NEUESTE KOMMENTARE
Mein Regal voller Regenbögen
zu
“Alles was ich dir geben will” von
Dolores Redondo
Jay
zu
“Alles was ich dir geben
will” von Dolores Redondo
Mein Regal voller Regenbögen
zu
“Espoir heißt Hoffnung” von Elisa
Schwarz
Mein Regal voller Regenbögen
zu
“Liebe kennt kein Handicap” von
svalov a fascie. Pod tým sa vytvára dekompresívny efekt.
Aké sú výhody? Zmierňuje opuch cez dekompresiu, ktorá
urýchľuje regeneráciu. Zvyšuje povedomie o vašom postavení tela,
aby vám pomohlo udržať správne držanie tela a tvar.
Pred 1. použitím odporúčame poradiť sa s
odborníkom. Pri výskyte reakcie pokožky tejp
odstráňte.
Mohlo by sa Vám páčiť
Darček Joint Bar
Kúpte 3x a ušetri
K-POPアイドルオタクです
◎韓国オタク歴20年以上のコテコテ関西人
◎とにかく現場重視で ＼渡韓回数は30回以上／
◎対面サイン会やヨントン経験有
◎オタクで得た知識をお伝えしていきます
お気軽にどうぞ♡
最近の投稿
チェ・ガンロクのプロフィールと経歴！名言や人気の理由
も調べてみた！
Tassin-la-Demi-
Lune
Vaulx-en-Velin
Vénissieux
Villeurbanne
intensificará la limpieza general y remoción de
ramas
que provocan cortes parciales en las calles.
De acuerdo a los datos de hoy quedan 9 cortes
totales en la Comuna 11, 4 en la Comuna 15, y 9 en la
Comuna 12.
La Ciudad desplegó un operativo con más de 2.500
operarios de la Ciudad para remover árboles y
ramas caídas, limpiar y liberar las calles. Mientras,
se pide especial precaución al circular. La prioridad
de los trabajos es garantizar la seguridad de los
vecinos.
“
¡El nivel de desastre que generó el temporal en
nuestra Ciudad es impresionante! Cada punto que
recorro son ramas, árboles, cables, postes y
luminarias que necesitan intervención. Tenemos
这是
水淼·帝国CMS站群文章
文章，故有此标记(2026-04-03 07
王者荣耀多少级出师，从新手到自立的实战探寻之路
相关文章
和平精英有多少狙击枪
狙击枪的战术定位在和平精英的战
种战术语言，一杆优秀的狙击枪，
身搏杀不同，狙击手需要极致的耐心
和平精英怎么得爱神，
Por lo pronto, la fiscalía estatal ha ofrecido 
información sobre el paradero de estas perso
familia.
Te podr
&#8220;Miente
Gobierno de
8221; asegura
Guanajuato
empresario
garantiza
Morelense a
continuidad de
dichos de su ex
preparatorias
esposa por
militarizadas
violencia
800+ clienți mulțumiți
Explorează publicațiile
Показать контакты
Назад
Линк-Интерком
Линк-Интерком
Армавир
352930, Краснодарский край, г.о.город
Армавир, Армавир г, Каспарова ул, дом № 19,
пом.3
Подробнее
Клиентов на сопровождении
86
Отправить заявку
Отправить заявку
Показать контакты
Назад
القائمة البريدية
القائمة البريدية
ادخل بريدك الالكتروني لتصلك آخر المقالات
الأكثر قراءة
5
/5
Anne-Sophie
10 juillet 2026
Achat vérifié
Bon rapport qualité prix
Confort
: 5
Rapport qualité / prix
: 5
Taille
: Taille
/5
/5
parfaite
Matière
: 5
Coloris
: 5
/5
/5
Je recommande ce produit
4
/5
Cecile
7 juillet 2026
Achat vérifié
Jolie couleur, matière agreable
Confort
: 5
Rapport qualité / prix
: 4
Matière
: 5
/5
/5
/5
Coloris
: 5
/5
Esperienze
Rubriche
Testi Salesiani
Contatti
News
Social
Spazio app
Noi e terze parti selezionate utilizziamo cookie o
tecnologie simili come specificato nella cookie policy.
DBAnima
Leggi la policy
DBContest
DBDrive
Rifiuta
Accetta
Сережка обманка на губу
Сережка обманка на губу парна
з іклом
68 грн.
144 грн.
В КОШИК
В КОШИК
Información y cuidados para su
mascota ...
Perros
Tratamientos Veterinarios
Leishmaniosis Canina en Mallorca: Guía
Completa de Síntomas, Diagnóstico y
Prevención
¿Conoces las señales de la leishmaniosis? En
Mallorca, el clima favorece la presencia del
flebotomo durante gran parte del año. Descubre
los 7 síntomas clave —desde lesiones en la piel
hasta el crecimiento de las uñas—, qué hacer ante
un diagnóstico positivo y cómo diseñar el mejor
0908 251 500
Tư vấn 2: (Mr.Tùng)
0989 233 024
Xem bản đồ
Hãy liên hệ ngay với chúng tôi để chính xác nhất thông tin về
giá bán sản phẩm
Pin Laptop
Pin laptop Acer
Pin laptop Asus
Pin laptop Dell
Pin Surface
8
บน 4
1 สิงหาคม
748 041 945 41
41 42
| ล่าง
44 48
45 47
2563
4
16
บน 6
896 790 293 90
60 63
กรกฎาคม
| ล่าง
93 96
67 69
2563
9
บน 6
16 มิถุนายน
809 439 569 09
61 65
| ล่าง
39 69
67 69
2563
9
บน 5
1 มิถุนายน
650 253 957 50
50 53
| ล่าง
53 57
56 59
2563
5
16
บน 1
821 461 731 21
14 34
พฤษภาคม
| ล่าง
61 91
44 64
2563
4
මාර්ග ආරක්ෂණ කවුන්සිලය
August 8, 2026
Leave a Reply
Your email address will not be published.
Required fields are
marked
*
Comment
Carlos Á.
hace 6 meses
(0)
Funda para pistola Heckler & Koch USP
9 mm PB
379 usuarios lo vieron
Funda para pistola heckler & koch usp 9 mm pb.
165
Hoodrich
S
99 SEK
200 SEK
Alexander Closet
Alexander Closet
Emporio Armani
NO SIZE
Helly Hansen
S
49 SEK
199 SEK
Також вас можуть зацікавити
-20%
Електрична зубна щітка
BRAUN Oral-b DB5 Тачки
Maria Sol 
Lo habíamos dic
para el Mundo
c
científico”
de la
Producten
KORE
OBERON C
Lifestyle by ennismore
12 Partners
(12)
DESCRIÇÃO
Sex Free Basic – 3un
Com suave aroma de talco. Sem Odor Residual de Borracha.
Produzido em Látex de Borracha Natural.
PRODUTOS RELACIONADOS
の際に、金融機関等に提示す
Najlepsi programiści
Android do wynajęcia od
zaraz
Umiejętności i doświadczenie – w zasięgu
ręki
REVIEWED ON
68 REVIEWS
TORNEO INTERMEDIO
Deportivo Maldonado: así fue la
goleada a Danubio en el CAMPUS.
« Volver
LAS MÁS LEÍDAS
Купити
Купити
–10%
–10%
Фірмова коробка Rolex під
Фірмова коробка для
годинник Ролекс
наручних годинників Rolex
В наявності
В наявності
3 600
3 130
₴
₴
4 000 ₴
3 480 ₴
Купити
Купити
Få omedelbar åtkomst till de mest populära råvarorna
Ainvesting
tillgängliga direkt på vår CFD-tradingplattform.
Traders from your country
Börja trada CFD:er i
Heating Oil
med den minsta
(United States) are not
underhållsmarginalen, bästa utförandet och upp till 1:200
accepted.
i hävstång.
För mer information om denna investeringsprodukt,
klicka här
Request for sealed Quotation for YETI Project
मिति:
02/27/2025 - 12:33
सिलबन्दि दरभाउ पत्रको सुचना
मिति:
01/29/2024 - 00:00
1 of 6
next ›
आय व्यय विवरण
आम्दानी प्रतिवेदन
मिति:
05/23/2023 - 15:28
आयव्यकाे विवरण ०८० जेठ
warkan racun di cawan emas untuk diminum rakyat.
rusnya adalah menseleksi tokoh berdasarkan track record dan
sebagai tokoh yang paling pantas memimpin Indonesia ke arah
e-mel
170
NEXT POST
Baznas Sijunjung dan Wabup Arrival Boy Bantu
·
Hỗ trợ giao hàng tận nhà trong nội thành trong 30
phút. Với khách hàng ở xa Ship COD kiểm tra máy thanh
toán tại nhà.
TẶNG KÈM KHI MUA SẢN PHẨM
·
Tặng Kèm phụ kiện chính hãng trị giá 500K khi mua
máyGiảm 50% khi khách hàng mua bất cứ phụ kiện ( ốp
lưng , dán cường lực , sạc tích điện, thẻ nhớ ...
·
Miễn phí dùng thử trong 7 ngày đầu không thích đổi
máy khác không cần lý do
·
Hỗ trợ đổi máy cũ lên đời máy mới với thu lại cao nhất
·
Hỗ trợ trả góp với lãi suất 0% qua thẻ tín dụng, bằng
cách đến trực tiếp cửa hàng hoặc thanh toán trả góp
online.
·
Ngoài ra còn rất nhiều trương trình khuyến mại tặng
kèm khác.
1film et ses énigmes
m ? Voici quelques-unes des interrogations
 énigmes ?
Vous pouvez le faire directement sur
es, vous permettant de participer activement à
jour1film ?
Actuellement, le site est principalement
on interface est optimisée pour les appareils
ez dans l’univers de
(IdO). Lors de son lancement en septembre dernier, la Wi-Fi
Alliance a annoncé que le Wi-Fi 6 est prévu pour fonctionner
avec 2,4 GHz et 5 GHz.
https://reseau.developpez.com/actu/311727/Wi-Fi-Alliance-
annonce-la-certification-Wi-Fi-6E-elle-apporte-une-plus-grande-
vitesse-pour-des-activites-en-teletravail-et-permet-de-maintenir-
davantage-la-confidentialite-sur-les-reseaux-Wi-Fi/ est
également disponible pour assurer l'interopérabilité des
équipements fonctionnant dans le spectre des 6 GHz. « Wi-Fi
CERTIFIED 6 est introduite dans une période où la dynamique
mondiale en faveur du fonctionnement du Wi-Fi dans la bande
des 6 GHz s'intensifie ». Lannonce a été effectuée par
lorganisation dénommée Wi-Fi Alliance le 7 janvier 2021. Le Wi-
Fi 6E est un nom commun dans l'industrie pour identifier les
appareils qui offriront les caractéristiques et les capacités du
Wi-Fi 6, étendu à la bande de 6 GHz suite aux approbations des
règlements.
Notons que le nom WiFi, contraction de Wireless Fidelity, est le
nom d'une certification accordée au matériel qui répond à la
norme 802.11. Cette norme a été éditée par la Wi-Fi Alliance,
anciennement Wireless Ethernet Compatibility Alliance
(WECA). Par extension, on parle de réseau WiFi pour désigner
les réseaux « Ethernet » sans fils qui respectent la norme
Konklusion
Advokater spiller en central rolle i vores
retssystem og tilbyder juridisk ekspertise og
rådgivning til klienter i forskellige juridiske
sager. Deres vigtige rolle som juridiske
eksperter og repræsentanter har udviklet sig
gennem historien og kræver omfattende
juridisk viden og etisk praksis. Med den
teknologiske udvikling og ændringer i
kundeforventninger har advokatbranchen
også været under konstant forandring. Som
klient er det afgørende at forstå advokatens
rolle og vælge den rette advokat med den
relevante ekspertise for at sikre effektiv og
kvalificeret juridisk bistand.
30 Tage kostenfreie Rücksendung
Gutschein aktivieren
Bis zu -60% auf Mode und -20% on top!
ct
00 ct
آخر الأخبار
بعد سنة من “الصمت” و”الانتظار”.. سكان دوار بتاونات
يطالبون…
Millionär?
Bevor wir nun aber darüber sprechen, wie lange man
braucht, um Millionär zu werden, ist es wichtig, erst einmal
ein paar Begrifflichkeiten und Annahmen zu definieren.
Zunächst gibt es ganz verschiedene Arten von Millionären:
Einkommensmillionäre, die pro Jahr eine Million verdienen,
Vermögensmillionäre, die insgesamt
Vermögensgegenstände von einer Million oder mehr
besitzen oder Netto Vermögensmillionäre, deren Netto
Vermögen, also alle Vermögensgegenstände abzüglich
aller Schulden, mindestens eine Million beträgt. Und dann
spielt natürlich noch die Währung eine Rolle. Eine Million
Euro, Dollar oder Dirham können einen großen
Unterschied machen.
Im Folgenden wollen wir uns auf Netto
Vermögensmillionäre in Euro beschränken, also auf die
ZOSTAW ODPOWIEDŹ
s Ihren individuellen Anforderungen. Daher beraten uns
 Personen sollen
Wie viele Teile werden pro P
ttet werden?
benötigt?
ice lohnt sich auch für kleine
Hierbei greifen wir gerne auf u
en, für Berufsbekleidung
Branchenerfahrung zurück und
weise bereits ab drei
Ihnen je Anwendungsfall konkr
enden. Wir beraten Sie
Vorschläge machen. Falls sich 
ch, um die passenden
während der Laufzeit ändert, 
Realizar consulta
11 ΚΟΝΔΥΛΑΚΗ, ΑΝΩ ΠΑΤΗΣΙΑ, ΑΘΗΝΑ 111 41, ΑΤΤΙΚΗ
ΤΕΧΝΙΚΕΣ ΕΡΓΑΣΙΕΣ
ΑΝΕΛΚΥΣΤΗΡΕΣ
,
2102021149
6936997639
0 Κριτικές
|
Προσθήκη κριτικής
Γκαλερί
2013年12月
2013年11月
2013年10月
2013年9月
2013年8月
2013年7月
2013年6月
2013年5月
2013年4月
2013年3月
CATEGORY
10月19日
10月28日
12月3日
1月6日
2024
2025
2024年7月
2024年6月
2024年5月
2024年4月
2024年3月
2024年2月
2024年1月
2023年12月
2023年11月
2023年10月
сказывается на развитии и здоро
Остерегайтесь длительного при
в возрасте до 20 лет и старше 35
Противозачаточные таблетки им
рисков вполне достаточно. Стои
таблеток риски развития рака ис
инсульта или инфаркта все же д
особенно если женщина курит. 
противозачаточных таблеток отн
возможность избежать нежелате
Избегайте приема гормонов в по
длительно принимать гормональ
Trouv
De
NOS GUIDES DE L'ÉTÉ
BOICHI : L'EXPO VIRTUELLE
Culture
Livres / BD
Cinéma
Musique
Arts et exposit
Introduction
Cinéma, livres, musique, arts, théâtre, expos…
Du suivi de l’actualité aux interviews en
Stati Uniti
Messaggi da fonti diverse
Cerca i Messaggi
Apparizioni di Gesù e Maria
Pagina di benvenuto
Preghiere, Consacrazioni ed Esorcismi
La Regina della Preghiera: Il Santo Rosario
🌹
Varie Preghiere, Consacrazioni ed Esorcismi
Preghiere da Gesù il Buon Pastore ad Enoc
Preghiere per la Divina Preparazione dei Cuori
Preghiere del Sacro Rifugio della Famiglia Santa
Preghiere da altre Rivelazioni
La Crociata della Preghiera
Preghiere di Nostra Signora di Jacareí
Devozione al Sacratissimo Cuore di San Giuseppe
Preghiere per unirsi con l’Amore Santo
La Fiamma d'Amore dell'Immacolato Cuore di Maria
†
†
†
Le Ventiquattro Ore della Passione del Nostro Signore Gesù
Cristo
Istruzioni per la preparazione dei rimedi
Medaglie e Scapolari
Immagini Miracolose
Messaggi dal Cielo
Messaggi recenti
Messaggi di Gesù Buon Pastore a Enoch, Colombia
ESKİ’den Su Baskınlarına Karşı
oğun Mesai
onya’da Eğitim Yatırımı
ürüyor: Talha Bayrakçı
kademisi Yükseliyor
^^^^^^^^
[Problem statement] Copy verbatim, from the listing above, each line from the one containing "Vermögen, also alle" down to the one containing "Preghiere per unirsi con l’Amore Santo", inclusive.

[Answer section]
Vermögen, also alle Vermögensgegenstände abzüglich
aller Schulden, mindestens eine Million beträgt. Und dann
spielt natürlich noch die Währung eine Rolle. Eine Million
Euro, Dollar oder Dirham können einen großen
Unterschied machen.
Im Folgenden wollen wir uns auf Netto
Vermögensmillionäre in Euro beschränken, also auf die
ZOSTAW ODPOWIEDŹ
s Ihren individuellen Anforderungen. Daher beraten uns
 Personen sollen
Wie viele Teile werden pro P
ttet werden?
benötigt?
ice lohnt sich auch für kleine
Hierbei greifen wir gerne auf u
en, für Berufsbekleidung
Branchenerfahrung zurück und
weise bereits ab drei
Ihnen je Anwendungsfall konkr
enden. Wir beraten Sie
Vorschläge machen. Falls sich 
ch, um die passenden
während der Laufzeit ändert, 
Realizar consulta
11 ΚΟΝΔΥΛΑΚΗ, ΑΝΩ ΠΑΤΗΣΙΑ, ΑΘΗΝΑ 111 41, ΑΤΤΙΚΗ
ΤΕΧΝΙΚΕΣ ΕΡΓΑΣΙΕΣ
ΑΝΕΛΚΥΣΤΗΡΕΣ
,
2102021149
6936997639
0 Κριτικές
|
Προσθήκη κριτικής
Γκαλερί
2013年12月
2013年11月
2013年10月
2013年9月
2013年8月
2013年7月
2013年6月
2013年5月
2013年4月
2013年3月
CATEGORY
10月19日
10月28日
12月3日
1月6日
2024
2025
2024年7月
2024年6月
2024年5月
2024年4月
2024年3月
2024年2月
2024年1月
2023年12月
2023年11月
2023年10月
сказывается на развитии и здоро
Остерегайтесь длительного при
в возрасте до 20 лет и старше 35
Противозачаточные таблетки им
рисков вполне достаточно. Стои
таблеток риски развития рака ис
инсульта или инфаркта все же д
особенно если женщина курит. 
противозачаточных таблеток отн
возможность избежать нежелате
Избегайте приема гормонов в по
длительно принимать гормональ
Trouv
De
NOS GUIDES DE L'ÉTÉ
BOICHI : L'EXPO VIRTUELLE
Culture
Livres / BD
Cinéma
Musique
Arts et exposit
Introduction
Cinéma, livres, musique, arts, théâtre, expos…
Du suivi de l’actualité aux interviews en
Stati Uniti
Messaggi da fonti diverse
Cerca i Messaggi
Apparizioni di Gesù e Maria
Pagina di benvenuto
Preghiere, Consacrazioni ed Esorcismi
La Regina della Preghiera: Il Santo Rosario
🌹
Varie Preghiere, Consacrazioni ed Esorcismi
Preghiere da Gesù il Buon Pastore ad Enoc
Preghiere per la Divina Preparazione dei Cuori
Preghiere del Sacro Rifugio della Famiglia Santa
Preghiere da altre Rivelazioni
La Crociata della Preghiera
Preghiere di Nostra Signora di Jacareí
Devozione al Sacratissimo Cuore di San Giuseppe
Preghiere per unirsi con l’Amore Santo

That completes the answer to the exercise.